Note: The following commentary was written by Senior Data Analyst of POP, Edward Tai.

Our latest survey conducted after Typhoon Mangkhut hit Hong Kong shows that the popularity rating of CE Carrie Lam has plunged by 6.5 marks to 50.8 marks, the lowest since she took office. Her latest approval rate is 40%, disapproval rate 45%, giving a net popularity of negative 4 percentage points, which has significantly decreased by 15 percentage points from two weeks ago and is the second lowest record since she took office. Indepth analysis shows that the younger and the more educated the respondents, the more critical they are of Carrie Lam as CE in terms of support rate. As for the SAR Government, its popularity has not changed much since a month ago. Its satisfaction rate now stands at 37%, dissatisfaction rate 45%, giving a net satisfaction rate of negative 8 percentage points. As for the society’s appraisals, among economic, livelihood and political conditions, people remain to be least satisfied with the current political condition. The corresponding net satisfactions are positive 2, negative 20 and negative 37 percentage points. As for the reasons affecting the ups and downs of these figures, we leave it to our readers to form their own judgment using detailed records displayed in our “Opinion Daily” and “Online Opinion Analysis”.
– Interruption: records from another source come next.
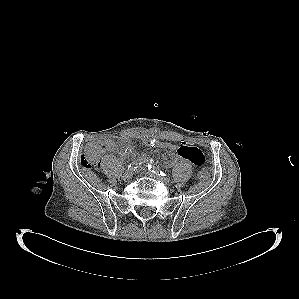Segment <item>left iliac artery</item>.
<instances>
[{"label": "left iliac artery", "mask_w": 299, "mask_h": 299, "mask_svg": "<svg viewBox=\"0 0 299 299\" xmlns=\"http://www.w3.org/2000/svg\"><path fill=\"white\" fill-rule=\"evenodd\" d=\"M147 168H148V170H149L151 173H154V174L159 175V176H166V174H165L163 171H161V170H159V169L153 167V166L150 165V164L147 165Z\"/></svg>", "instance_id": "left-iliac-artery-1"}]
</instances>
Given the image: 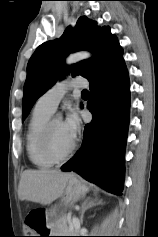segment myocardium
<instances>
[{
	"label": "myocardium",
	"instance_id": "obj_1",
	"mask_svg": "<svg viewBox=\"0 0 158 237\" xmlns=\"http://www.w3.org/2000/svg\"><path fill=\"white\" fill-rule=\"evenodd\" d=\"M56 119H50L44 126L40 135V149L43 155L53 163H60L69 159L76 148L75 142L72 143L70 149L63 155H57L51 146V130Z\"/></svg>",
	"mask_w": 158,
	"mask_h": 237
}]
</instances>
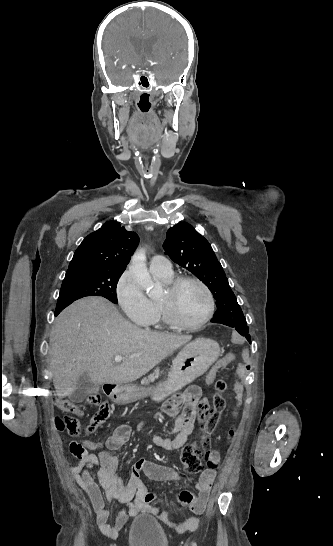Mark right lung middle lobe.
<instances>
[{
	"mask_svg": "<svg viewBox=\"0 0 333 546\" xmlns=\"http://www.w3.org/2000/svg\"><path fill=\"white\" fill-rule=\"evenodd\" d=\"M124 270L97 269L86 273L66 274L56 311L86 296H102L117 303L116 286Z\"/></svg>",
	"mask_w": 333,
	"mask_h": 546,
	"instance_id": "right-lung-middle-lobe-1",
	"label": "right lung middle lobe"
}]
</instances>
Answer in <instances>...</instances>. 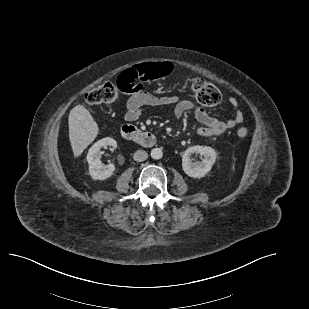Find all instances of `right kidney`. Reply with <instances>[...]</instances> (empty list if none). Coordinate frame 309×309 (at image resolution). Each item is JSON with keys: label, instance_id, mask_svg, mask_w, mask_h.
I'll use <instances>...</instances> for the list:
<instances>
[{"label": "right kidney", "instance_id": "right-kidney-1", "mask_svg": "<svg viewBox=\"0 0 309 309\" xmlns=\"http://www.w3.org/2000/svg\"><path fill=\"white\" fill-rule=\"evenodd\" d=\"M117 147V142L110 137L103 138L91 146L87 154L89 164V174L93 180H105L114 173V164L104 165L100 160V150L102 147Z\"/></svg>", "mask_w": 309, "mask_h": 309}]
</instances>
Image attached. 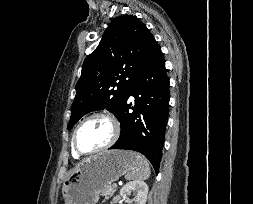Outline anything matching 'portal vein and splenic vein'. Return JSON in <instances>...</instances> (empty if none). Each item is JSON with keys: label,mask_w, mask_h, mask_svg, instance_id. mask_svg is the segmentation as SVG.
I'll return each mask as SVG.
<instances>
[{"label": "portal vein and splenic vein", "mask_w": 253, "mask_h": 204, "mask_svg": "<svg viewBox=\"0 0 253 204\" xmlns=\"http://www.w3.org/2000/svg\"><path fill=\"white\" fill-rule=\"evenodd\" d=\"M113 187H114V188H116V187H117V184H116V183H114V184H113Z\"/></svg>", "instance_id": "obj_1"}]
</instances>
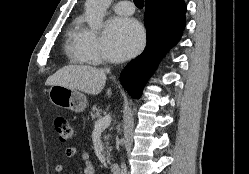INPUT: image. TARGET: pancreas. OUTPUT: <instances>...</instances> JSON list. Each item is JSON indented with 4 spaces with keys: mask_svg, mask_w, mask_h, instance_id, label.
<instances>
[{
    "mask_svg": "<svg viewBox=\"0 0 249 174\" xmlns=\"http://www.w3.org/2000/svg\"><path fill=\"white\" fill-rule=\"evenodd\" d=\"M89 114L91 116L92 121H96V120L102 118L101 109L97 108L95 105L92 107ZM109 139H110V135L104 136V145H105L104 149H107V152H104V155L106 156L105 160L107 161V163H110L111 156H110L109 152L112 150V148L110 147V144H109Z\"/></svg>",
    "mask_w": 249,
    "mask_h": 174,
    "instance_id": "cf45deb5",
    "label": "pancreas"
}]
</instances>
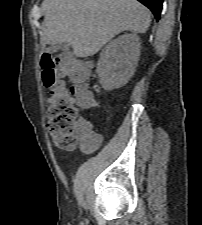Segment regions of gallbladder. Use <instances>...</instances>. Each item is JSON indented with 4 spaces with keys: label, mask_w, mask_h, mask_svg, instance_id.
I'll return each mask as SVG.
<instances>
[{
    "label": "gallbladder",
    "mask_w": 202,
    "mask_h": 225,
    "mask_svg": "<svg viewBox=\"0 0 202 225\" xmlns=\"http://www.w3.org/2000/svg\"><path fill=\"white\" fill-rule=\"evenodd\" d=\"M69 48L70 45L68 43H61L59 45L51 46L49 50L51 53H55L57 51L67 52L69 51Z\"/></svg>",
    "instance_id": "bac80fb5"
}]
</instances>
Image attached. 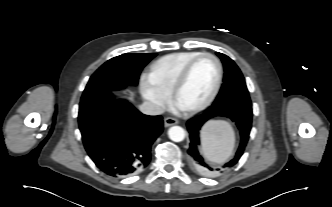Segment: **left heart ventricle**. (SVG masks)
<instances>
[{"instance_id": "b2bd125f", "label": "left heart ventricle", "mask_w": 332, "mask_h": 207, "mask_svg": "<svg viewBox=\"0 0 332 207\" xmlns=\"http://www.w3.org/2000/svg\"><path fill=\"white\" fill-rule=\"evenodd\" d=\"M217 77L213 59L203 57L191 69L189 77L178 96V106L186 109L202 103L211 93Z\"/></svg>"}]
</instances>
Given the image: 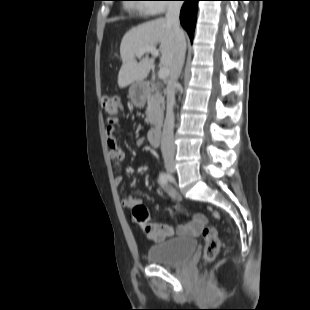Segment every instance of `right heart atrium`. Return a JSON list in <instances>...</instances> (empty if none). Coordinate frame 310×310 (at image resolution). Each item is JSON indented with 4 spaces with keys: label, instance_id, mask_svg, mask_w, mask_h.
Returning <instances> with one entry per match:
<instances>
[{
    "label": "right heart atrium",
    "instance_id": "1",
    "mask_svg": "<svg viewBox=\"0 0 310 310\" xmlns=\"http://www.w3.org/2000/svg\"><path fill=\"white\" fill-rule=\"evenodd\" d=\"M154 2L153 4H149L147 8L149 9V14H160L163 13L167 9V1L168 0H149Z\"/></svg>",
    "mask_w": 310,
    "mask_h": 310
}]
</instances>
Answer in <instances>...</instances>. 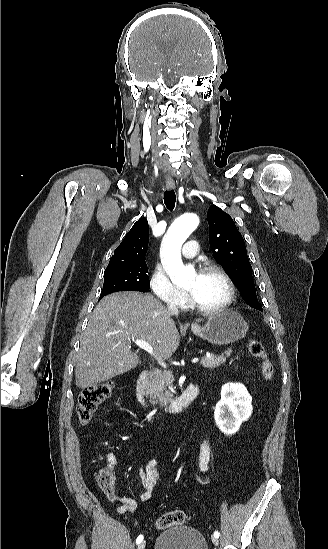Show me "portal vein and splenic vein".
I'll list each match as a JSON object with an SVG mask.
<instances>
[{"mask_svg": "<svg viewBox=\"0 0 328 549\" xmlns=\"http://www.w3.org/2000/svg\"><path fill=\"white\" fill-rule=\"evenodd\" d=\"M134 343L135 345H137V347H140V349H144V351H147V353H150V355H154V351L151 347V345H149V343H146V341H138V339H134ZM157 359V357H156ZM159 365H161V367H163V369H167L166 367V363H163V361H161V359H157ZM194 361H198V358H194Z\"/></svg>", "mask_w": 328, "mask_h": 549, "instance_id": "obj_1", "label": "portal vein and splenic vein"}]
</instances>
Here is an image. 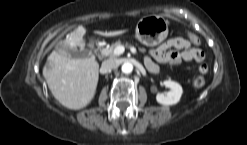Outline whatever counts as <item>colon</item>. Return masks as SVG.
I'll use <instances>...</instances> for the list:
<instances>
[{
  "mask_svg": "<svg viewBox=\"0 0 247 145\" xmlns=\"http://www.w3.org/2000/svg\"><path fill=\"white\" fill-rule=\"evenodd\" d=\"M192 37V35H190ZM209 70V67L207 64L203 63L199 66V71L201 74H206ZM205 77L204 76H198L193 80V86L195 88H201L205 85Z\"/></svg>",
  "mask_w": 247,
  "mask_h": 145,
  "instance_id": "colon-1",
  "label": "colon"
}]
</instances>
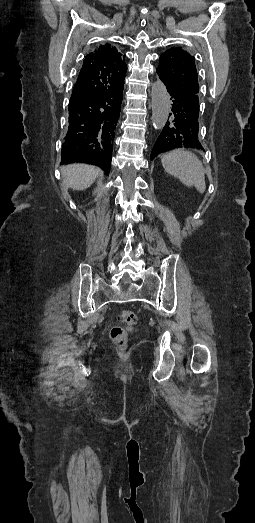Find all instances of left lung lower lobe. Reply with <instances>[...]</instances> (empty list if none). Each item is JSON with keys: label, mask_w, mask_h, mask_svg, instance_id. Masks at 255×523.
<instances>
[{"label": "left lung lower lobe", "mask_w": 255, "mask_h": 523, "mask_svg": "<svg viewBox=\"0 0 255 523\" xmlns=\"http://www.w3.org/2000/svg\"><path fill=\"white\" fill-rule=\"evenodd\" d=\"M158 82H162L163 89L168 95H175V98L171 99L173 114L165 122V128L159 129V137H156L151 144L152 152L148 154V157L156 160L157 153L170 152V147L200 150L202 145L198 141L200 132L198 107L188 98H184L183 92H178L175 86L169 85L167 80L163 81V77H158Z\"/></svg>", "instance_id": "obj_1"}]
</instances>
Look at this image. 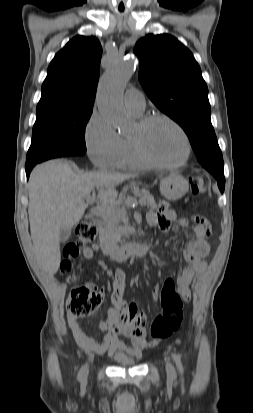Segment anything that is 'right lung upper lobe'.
<instances>
[{"instance_id": "right-lung-upper-lobe-1", "label": "right lung upper lobe", "mask_w": 253, "mask_h": 413, "mask_svg": "<svg viewBox=\"0 0 253 413\" xmlns=\"http://www.w3.org/2000/svg\"><path fill=\"white\" fill-rule=\"evenodd\" d=\"M101 44L76 36L60 50L47 71L37 114L56 110H92L99 79Z\"/></svg>"}]
</instances>
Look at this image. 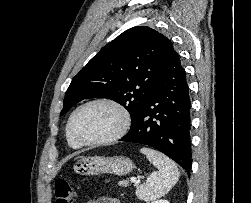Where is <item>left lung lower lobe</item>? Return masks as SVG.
<instances>
[{
	"label": "left lung lower lobe",
	"mask_w": 251,
	"mask_h": 203,
	"mask_svg": "<svg viewBox=\"0 0 251 203\" xmlns=\"http://www.w3.org/2000/svg\"><path fill=\"white\" fill-rule=\"evenodd\" d=\"M191 100L186 73L174 50L136 122L120 141L151 146L191 170Z\"/></svg>",
	"instance_id": "left-lung-lower-lobe-1"
}]
</instances>
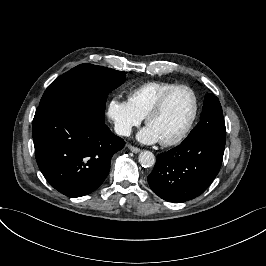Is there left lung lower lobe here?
<instances>
[{
    "label": "left lung lower lobe",
    "instance_id": "0a47b994",
    "mask_svg": "<svg viewBox=\"0 0 266 266\" xmlns=\"http://www.w3.org/2000/svg\"><path fill=\"white\" fill-rule=\"evenodd\" d=\"M225 141V136L199 135L157 155L148 176L150 188L170 202H185L199 196L220 170Z\"/></svg>",
    "mask_w": 266,
    "mask_h": 266
}]
</instances>
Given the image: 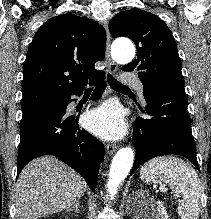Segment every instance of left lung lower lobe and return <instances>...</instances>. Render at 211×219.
I'll list each match as a JSON object with an SVG mask.
<instances>
[{
	"label": "left lung lower lobe",
	"mask_w": 211,
	"mask_h": 219,
	"mask_svg": "<svg viewBox=\"0 0 211 219\" xmlns=\"http://www.w3.org/2000/svg\"><path fill=\"white\" fill-rule=\"evenodd\" d=\"M143 94L146 113L153 117L135 120L136 156L130 175L149 159L168 154L189 159L199 170L184 88L154 86L144 88ZM138 108L144 112L140 106Z\"/></svg>",
	"instance_id": "1"
}]
</instances>
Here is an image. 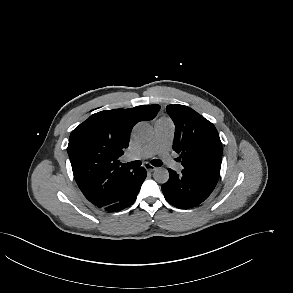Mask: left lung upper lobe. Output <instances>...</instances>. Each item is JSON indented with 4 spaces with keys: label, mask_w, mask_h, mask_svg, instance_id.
I'll use <instances>...</instances> for the list:
<instances>
[{
    "label": "left lung upper lobe",
    "mask_w": 293,
    "mask_h": 293,
    "mask_svg": "<svg viewBox=\"0 0 293 293\" xmlns=\"http://www.w3.org/2000/svg\"><path fill=\"white\" fill-rule=\"evenodd\" d=\"M166 110L175 124L173 150L184 169L218 179L223 149L215 126L184 105H168Z\"/></svg>",
    "instance_id": "obj_1"
}]
</instances>
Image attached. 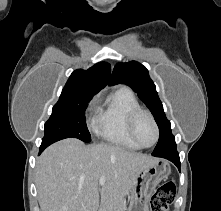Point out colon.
<instances>
[{"label": "colon", "instance_id": "5ec220e1", "mask_svg": "<svg viewBox=\"0 0 221 211\" xmlns=\"http://www.w3.org/2000/svg\"><path fill=\"white\" fill-rule=\"evenodd\" d=\"M175 194L172 181L161 184L150 200V211H167L175 199Z\"/></svg>", "mask_w": 221, "mask_h": 211}]
</instances>
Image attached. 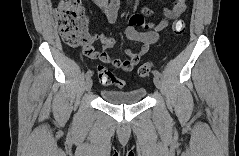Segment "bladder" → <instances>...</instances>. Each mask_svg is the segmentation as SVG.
Here are the masks:
<instances>
[{"label":"bladder","mask_w":239,"mask_h":156,"mask_svg":"<svg viewBox=\"0 0 239 156\" xmlns=\"http://www.w3.org/2000/svg\"><path fill=\"white\" fill-rule=\"evenodd\" d=\"M146 89L137 87L127 91L107 90L101 91V96L104 101L115 105L135 104L144 99Z\"/></svg>","instance_id":"obj_1"}]
</instances>
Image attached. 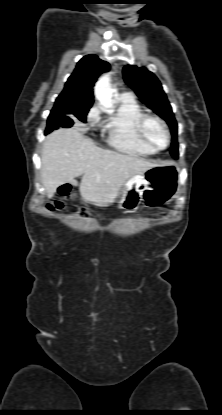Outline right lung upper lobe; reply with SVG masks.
Here are the masks:
<instances>
[{"instance_id": "1", "label": "right lung upper lobe", "mask_w": 222, "mask_h": 415, "mask_svg": "<svg viewBox=\"0 0 222 415\" xmlns=\"http://www.w3.org/2000/svg\"><path fill=\"white\" fill-rule=\"evenodd\" d=\"M109 69V63L102 61L96 55L83 57L68 78L64 90L57 97L53 109L63 106L92 105L94 84L99 75Z\"/></svg>"}]
</instances>
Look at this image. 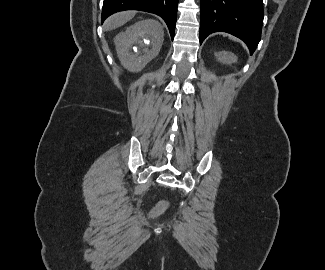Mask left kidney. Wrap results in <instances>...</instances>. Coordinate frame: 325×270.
Segmentation results:
<instances>
[{
    "label": "left kidney",
    "mask_w": 325,
    "mask_h": 270,
    "mask_svg": "<svg viewBox=\"0 0 325 270\" xmlns=\"http://www.w3.org/2000/svg\"><path fill=\"white\" fill-rule=\"evenodd\" d=\"M215 57L218 61L224 64H232L237 62V57L233 53L226 51L215 52Z\"/></svg>",
    "instance_id": "obj_1"
}]
</instances>
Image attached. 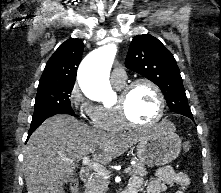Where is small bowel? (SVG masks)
<instances>
[{
  "mask_svg": "<svg viewBox=\"0 0 221 193\" xmlns=\"http://www.w3.org/2000/svg\"><path fill=\"white\" fill-rule=\"evenodd\" d=\"M190 184L188 175L184 172H175L171 167H159L154 174V178L146 185L145 193H164L167 189L176 185L178 190L174 193H185ZM144 185L142 177L135 176L130 180L129 188L138 191Z\"/></svg>",
  "mask_w": 221,
  "mask_h": 193,
  "instance_id": "c3829d8e",
  "label": "small bowel"
}]
</instances>
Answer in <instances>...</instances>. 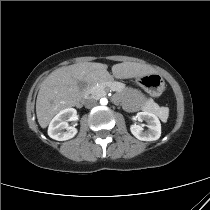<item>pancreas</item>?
I'll return each mask as SVG.
<instances>
[{
	"instance_id": "pancreas-1",
	"label": "pancreas",
	"mask_w": 210,
	"mask_h": 210,
	"mask_svg": "<svg viewBox=\"0 0 210 210\" xmlns=\"http://www.w3.org/2000/svg\"><path fill=\"white\" fill-rule=\"evenodd\" d=\"M124 88H125V85L121 82L109 81L106 83H99L97 85H92L89 88V94L92 97L100 98L106 94L107 89H111L113 91L120 92ZM144 109L147 112H152V111H158L160 108L153 100H149L145 104Z\"/></svg>"
}]
</instances>
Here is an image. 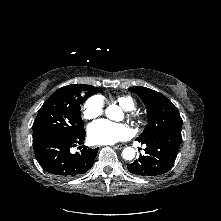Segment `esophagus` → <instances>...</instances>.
<instances>
[{
  "instance_id": "34e87169",
  "label": "esophagus",
  "mask_w": 221,
  "mask_h": 221,
  "mask_svg": "<svg viewBox=\"0 0 221 221\" xmlns=\"http://www.w3.org/2000/svg\"><path fill=\"white\" fill-rule=\"evenodd\" d=\"M126 145L125 144H118V145H113L112 147L114 149H123Z\"/></svg>"
}]
</instances>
As for people’s expectation of Policy Address, our latest survey shows that when asked to name only one issue unaided, most people considered “housing” the most pressing policy area to be handled in CE Carrie Lam’s Policy Address. In terms of absolute percentage of importance, a record high of 95% said CE should tackle housing problems, with a mean score of 4.8, meaning close to “very important”. Both figures are the highest across all items. The second to fifth items in terms of mean score are “medical policy”, “education”, “economic development” and “political development”. Four out of five items are the same as those in the last survey. Only “economic development” enters the list to replace “social welfare”.

As for the best telecommunication corporation, our survey conducted in September shows that the most well-known telecommunication corporation was PCCW. Results of rating survey also show that PCCW has the best CSR reputation in the sector, scoring 54.5 marks, followed by Smartone and China Mobile, with 54.2 and 47.6 marks respectively.

Future Release (Tentative)

  • October 2, 2018 (Tuesday) 12pm to 2pm: People’s most familiar political figures,
    Public Sentiment Index

  • Reference – Technical Notes of “Online Opinion Analysis”

    Technically, POP research team firstly determines and inputs related keywords to be searched on the platform provided by uMax Data. POP then selects targeted online platforms to be monitored (currently selected: Facebook and forums), and extract the top five most discussed items on each online platform, thus come up with a list of 10 items in total. By eliminating duplications in the top ten items, POP compiles a table which is included in the press release for readers’ reference.